Acknowledging that attachment carries real risks, both internal (shame) and external (being labelled as an alcoholic). My experience with wine people is that they pretty much never openly discuss it. Now, am I REALLY saying that re-re-re-reading LoTR is a disorder for which one should seek medical intervention? Of course not. But it is a bit childish. Not more childish than being a serious sports fan. Certainly not more childish than following reality TV. But it comes with a scarlet L-for-Loser in a way that those habits (the former of which I would, as a recovering practioner, argue to be a wasteland compared to S.F.) do not, which perhaps adds to the challenges in looking at it squarely.

I follow Jo's work here mainly because it is downright excellent, but partly because I want to understand my own use of speculative fiction and my own habits of re-reading. Including the parts that make me feel a bit squirmy.

Now maybe asking for a serious discussion of said squirmy bits is going too far. But this is in my limited experience a wise, kind, emotionally adult community. If not here, where?
Dr. Cox
65. Jared Prebish
I agree. No matter the genre. I feel guilty for reading mostly mystery/noir/crime fiction. But it's what I like...and it's my reading for fun!!
Dr. Cox
66. Rebecca Price
Like an earlier commenter, I am subject to severe depressions. I find that what I read has a very strong effect on my mood. Therefore, no dystopians or apocalyptic books for me. I read mostly genre fiction, things that I *know* will end well (which limits my SF reading a fair bit as well - Farthing had me down for days). You could say that, for me, reading is self-medicating (and at least it's better for me than other forms of self-medication such as alcohol or drug abuse).
Jo Walton
67. bluejo
Rebecca Price: I'm so sorry! Most of my books have hopeful endings.

And self-medicating with books is something I also do. I'm going to do another post on these wider issues people have brought up.
Carl Rosenberg
68. SYAgnon
I appreciate Jo Walton's article, and share her view of reading. The Argentine writer Jorge Luis Borges, surely one of the most accomplished practitioners of fantastic (or any other) kind of literature, similarly described himself as a "hedonistic reader." He once said that "people should get a kick out of literature," and also that he wanted his work to be enjoyed--"Yes, enjoyed. I'm not interested in respect."
Dr. Cox
69. Rebecca Price
Not to worry, Jo. While I haven't read Among Others yet, it's high on my TBR list, having been reassured by those I trust that it will be a good book for me to read.

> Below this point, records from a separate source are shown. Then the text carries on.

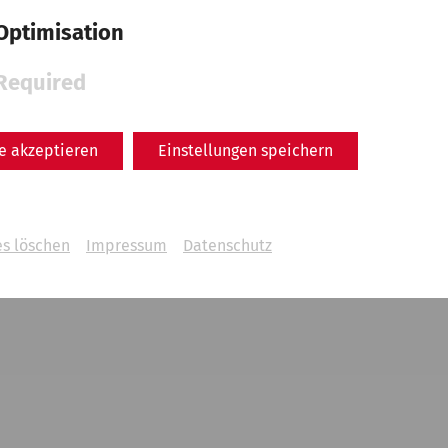
Optimisation
Required
le akzeptieren
Einstellungen speichern
es löschen
Impressum
Datenschutz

I look forward to your post on self-medicating with books... I'm sure you'll say things much better than ever I could.
Dr. Cox
70. encore728
I read for pleasure. I read information. I reread for joy. While reading you can be anyone and anywhere.
Dr. Cox
71. Alexander Case
Generally, when I read, I'm reading for enjoyment (unless I'm reading something for a class of because I'm trying to teach myself something). For that matter, when I discuss something I've read as a review or whatever, that's usually done for the same reason - to share my enjoyment of reading - and of the book I reviewed.
Dr. Cox
74. elricprincess
What got me into reading, other than personal interest was this thing the school did where you get points for reading books and at the end of the years you get prizes based on how many points you had. That year I discovered the Dragonriders of Pern series and I haven't stopped reading Scifi and Fantasy since also I got the highest points at the end of the year and got a entire bag full of Goosebumps books.